* WHAT THE TASK ASKS: Some entries follow. Reproduce exactly the lines starting at the one with "PROBATAM.CO, Jakarta –" and stopping after the one with "побороться за ценные призы.".

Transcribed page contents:
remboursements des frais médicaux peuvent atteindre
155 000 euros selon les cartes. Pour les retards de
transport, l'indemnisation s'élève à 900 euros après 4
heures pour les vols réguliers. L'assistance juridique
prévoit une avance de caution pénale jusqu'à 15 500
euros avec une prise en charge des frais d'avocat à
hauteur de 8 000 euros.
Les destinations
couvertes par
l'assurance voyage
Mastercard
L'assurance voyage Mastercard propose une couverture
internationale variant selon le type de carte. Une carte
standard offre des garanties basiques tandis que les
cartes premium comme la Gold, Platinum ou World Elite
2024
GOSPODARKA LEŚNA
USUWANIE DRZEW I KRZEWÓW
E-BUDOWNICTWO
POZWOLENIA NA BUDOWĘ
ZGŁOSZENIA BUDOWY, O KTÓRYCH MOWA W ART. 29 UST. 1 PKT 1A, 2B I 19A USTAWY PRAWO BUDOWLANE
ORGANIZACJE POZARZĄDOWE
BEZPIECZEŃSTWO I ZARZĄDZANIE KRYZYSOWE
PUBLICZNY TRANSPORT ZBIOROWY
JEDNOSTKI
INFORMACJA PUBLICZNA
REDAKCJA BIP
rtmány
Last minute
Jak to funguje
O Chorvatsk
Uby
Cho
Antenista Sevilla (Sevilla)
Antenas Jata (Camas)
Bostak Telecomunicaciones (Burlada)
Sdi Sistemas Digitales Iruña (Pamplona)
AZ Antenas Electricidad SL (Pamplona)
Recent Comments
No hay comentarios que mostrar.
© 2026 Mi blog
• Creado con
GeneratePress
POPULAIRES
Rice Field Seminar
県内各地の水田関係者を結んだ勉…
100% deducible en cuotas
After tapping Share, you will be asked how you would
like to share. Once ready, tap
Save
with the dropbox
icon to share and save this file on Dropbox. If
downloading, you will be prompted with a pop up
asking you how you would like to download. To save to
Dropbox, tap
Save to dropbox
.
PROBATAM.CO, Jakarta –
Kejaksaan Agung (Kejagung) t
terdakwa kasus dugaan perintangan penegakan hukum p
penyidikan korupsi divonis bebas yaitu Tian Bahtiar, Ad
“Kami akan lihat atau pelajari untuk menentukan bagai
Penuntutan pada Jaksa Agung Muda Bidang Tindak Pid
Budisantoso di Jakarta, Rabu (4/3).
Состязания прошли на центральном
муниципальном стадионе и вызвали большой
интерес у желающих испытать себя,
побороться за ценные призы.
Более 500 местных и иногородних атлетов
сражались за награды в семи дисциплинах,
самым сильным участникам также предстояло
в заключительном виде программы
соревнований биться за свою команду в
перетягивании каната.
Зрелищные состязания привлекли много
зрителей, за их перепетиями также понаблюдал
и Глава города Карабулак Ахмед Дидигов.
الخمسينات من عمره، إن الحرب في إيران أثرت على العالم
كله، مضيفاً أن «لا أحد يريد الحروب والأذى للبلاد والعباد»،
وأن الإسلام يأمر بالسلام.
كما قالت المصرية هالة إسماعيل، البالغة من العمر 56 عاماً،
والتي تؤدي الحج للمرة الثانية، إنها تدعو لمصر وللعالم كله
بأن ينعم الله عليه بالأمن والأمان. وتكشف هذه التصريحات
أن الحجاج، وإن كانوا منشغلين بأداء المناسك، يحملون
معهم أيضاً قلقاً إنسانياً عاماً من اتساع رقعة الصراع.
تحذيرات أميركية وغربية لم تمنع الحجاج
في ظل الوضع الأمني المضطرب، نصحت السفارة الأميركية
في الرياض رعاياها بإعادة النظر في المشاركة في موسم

* OUTPUT:
PROBATAM.CO, Jakarta –
Kejaksaan Agung (Kejagung) t
terdakwa kasus dugaan perintangan penegakan hukum p
penyidikan korupsi divonis bebas yaitu Tian Bahtiar, Ad
“Kami akan lihat atau pelajari untuk menentukan bagai
Penuntutan pada Jaksa Agung Muda Bidang Tindak Pid
Budisantoso di Jakarta, Rabu (4/3).
Состязания прошли на центральном
муниципальном стадионе и вызвали большой
интерес у желающих испытать себя,
побороться за ценные призы.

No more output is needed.